Y con esto llegamos a lo que considero que es el último elemento importante del breve discurso de Abascal sobre la organización que están preparando. La cuestión de los barrios: un sindicato que proteja “los barrios españoles”. Pero, ¿qué los proteja de qué exactamente? Si según el dirigente ultraderechista se pretende solucionar conflictos como el de Alcoa o Airbus, si se pretende defender al trabajador en su centro de trabajo y alejarlo de la actividad política perniciosa de las izquierdas ¿Qué tiene que ver el barrio con esto?

Si seguimos la experiencia histórica y actual de la extrema derecha, o vemos cuál fue el desarrollo de organizaciones como Amanecer Dorado en Grecia o algunas milicias protofascistas estadounidenses, esta referencia a “lo barrial” tiene mucha importancia. Las organizaciones a las que se ha denominado populismo de extrema derecha tienen muy claro la necesidad de controlar las calles y de tener grupos preparados para ello, así fue como Trump alentó la ocupación del espacio público por milicias supremacistas armadas hasta los dientes o como la extrema derecha griega asesinó a activistas. La idea básica es que controlar el espacio público permite desactivar al enemigo, algo que tienen muy claro en el populismo de derechas mientras que el neorreformismo de Podemos y Más País (IU se limita a seguir lo que diga Podemos) ha preferido dejar toda la batalla en el terreno institucional.

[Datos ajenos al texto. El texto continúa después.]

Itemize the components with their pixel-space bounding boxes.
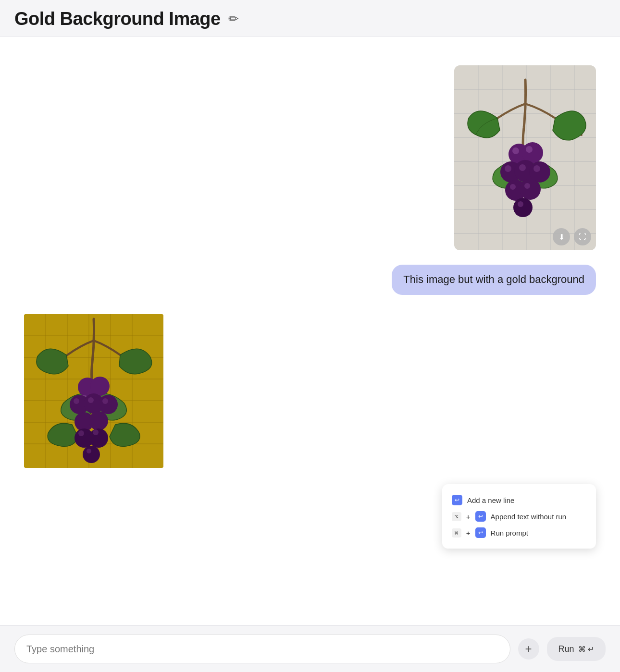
tooltip-run-key: ⌘ <box>452 528 461 538</box>
uploaded-grape-image: ⬇ ⛶ <box>454 65 596 250</box>
add-attachment-button[interactable]: + <box>518 638 539 660</box>
svg-point-48 <box>74 398 79 404</box>
svg-point-50 <box>102 398 108 404</box>
svg-point-47 <box>99 395 118 414</box>
user-message-row: This image but with a gold background <box>24 265 596 295</box>
svg-point-58 <box>87 449 91 453</box>
run-button[interactable]: Run ⌘ ↵ <box>547 637 606 661</box>
tooltip-plus-1: + <box>466 513 471 521</box>
svg-point-24 <box>520 179 541 200</box>
tooltip-newline-icon: ↩ <box>452 495 462 505</box>
tooltip-row-newline: ↩ Add a new line <box>452 492 586 508</box>
page-title: Gold Background Image <box>14 9 221 29</box>
svg-point-22 <box>533 165 540 172</box>
run-shortcut: ⌘ ↵ <box>578 645 594 654</box>
chat-area: ⬇ ⛶ This image but with a gold backgroun… <box>0 37 620 625</box>
svg-point-16 <box>526 146 533 153</box>
user-message-text: This image but with a gold background <box>403 273 584 285</box>
tooltip-append-label: Append text without run <box>491 513 567 521</box>
ai-generated-gold-image <box>24 314 163 468</box>
svg-point-20 <box>505 165 511 172</box>
svg-point-26 <box>510 184 516 190</box>
tooltip-append-icon: ↩ <box>475 511 486 522</box>
chat-input[interactable] <box>14 635 510 663</box>
svg-point-21 <box>519 164 526 171</box>
edit-icon[interactable]: ✏ <box>228 12 239 26</box>
svg-point-28 <box>518 201 523 207</box>
svg-point-27 <box>524 183 530 189</box>
svg-point-25 <box>513 198 533 217</box>
svg-point-42 <box>90 377 110 396</box>
user-bubble: This image but with a gold background <box>392 265 596 295</box>
svg-point-55 <box>83 446 100 463</box>
run-label: Run <box>558 644 574 654</box>
svg-point-49 <box>88 397 94 403</box>
ai-image-wrapper <box>24 314 163 468</box>
svg-point-57 <box>93 429 99 435</box>
user-image-wrapper: ⬇ ⛶ <box>454 65 596 250</box>
tooltip-row-append: ⌥ + ↩ Append text without run <box>452 508 586 525</box>
svg-point-15 <box>512 147 519 154</box>
expand-button[interactable]: ⛶ <box>574 228 591 245</box>
svg-point-56 <box>78 430 84 436</box>
user-image-row: ⬇ ⛶ <box>24 65 596 250</box>
input-bar: + Run ⌘ ↵ <box>0 625 620 672</box>
tooltip-row-run: ⌘ + ↩ Run prompt <box>452 525 586 541</box>
tooltip-run-icon: ↩ <box>475 527 486 538</box>
tooltip-append-key: ⌥ <box>452 512 461 521</box>
image-actions: ⬇ ⛶ <box>553 228 591 245</box>
ai-image-row <box>24 314 596 468</box>
svg-point-54 <box>89 428 108 448</box>
tooltip-newline-label: Add a new line <box>467 496 514 504</box>
tooltip-plus-2: + <box>466 529 471 537</box>
header: Gold Background Image ✏ <box>0 0 620 37</box>
tooltip-popup: ↩ Add a new line ⌥ + ↩ Append text witho… <box>442 484 596 549</box>
tooltip-run-label: Run prompt <box>491 529 528 537</box>
download-button[interactable]: ⬇ <box>553 228 570 245</box>
svg-point-52 <box>89 411 108 430</box>
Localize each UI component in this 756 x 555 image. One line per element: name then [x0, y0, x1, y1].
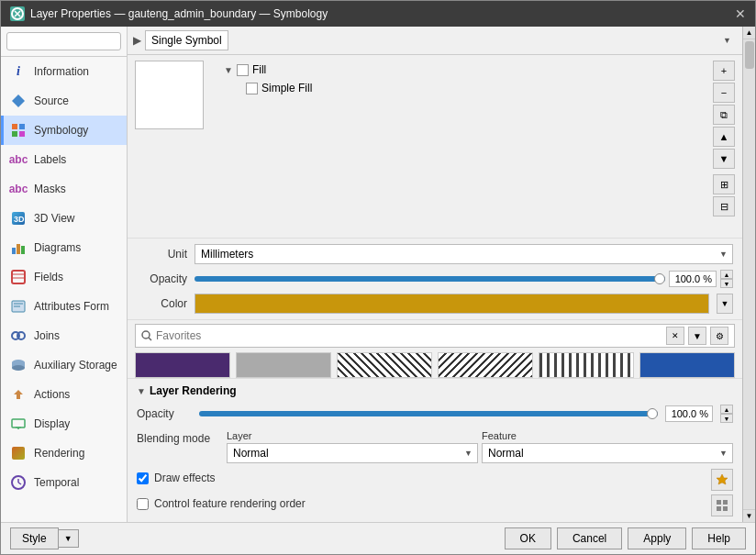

¿Qué hacer frente a esta evolución de la extrema derecha?

Lo más peligroso de la situación es que están desarrollando sin muchos oponentes esta estrategia, frente a un neorreformismo que nunca tuvo interés en combatir a las burocracias sindicales y un PCE que añora la época en la que dirigían a dicha burocracia.

La extrema izquierda en el Estado español hoy no se encuentra en posición de disputar a niveles cuantitativos lo que puede lanzar un partido con 52 escaños y una gran cantidad de recursos y con un previsible apoyo de organizaciones como Jusapol. Pero lo que sí se puede hacer es dejar de dar vueltas en círculo y de vivir en burbujas. Y para ello es necesario un proceso político de reflexión, análisis y debate entre los distintos grupos y organizaciones que se reclaman anticapitalistas y revolucionarios. Un proceso que no puede limitarse a compartir consignas en manifestaciones y en colocar el logo juntos en carteles (cuando se consigue ponerse de acuerdo en ello), sino que tiene que incluir un profundo balance teórico y estratégico de qué se ha hecho y qué se debería hacer a partir de ahora. La construcción de un partido revolucionario no es una figura retórica para lanzar en un mitin o en una asamblea, sino una tarea histórica que requiere de un profundo trabajo teórico y práctico a nivel político y organizativo. Esto no debe entenderse como la tarea de un intelectual, de un iluminado que salga de alguna facultad de Políticas a darnos la verdad suprema, sino un trabajo colectivo de quienes militen o quieran militar por la emancipación completa del ser humano y la eliminación de las opresiones.

Una tarea que no se puede ver como algo cortoplacista, sino una construcción estratégica que debe comenzar ya. La carta impulsada por la CRT es una iniciativa clara en este sentido, pero que debe incluir mayores esfuerzos por parte de los diferentes grupos en avanzar más allá de simples acuerdos tácticos a nivel de conflictos sindicales o movilizaciones espontaneas. No construirse en unidad orgánica de forma mecánica sino mediante la construcción de una estrategia revolucionaria que aborde el conjunto de pasos a tomar en el momento histórico en el que nos encontramos.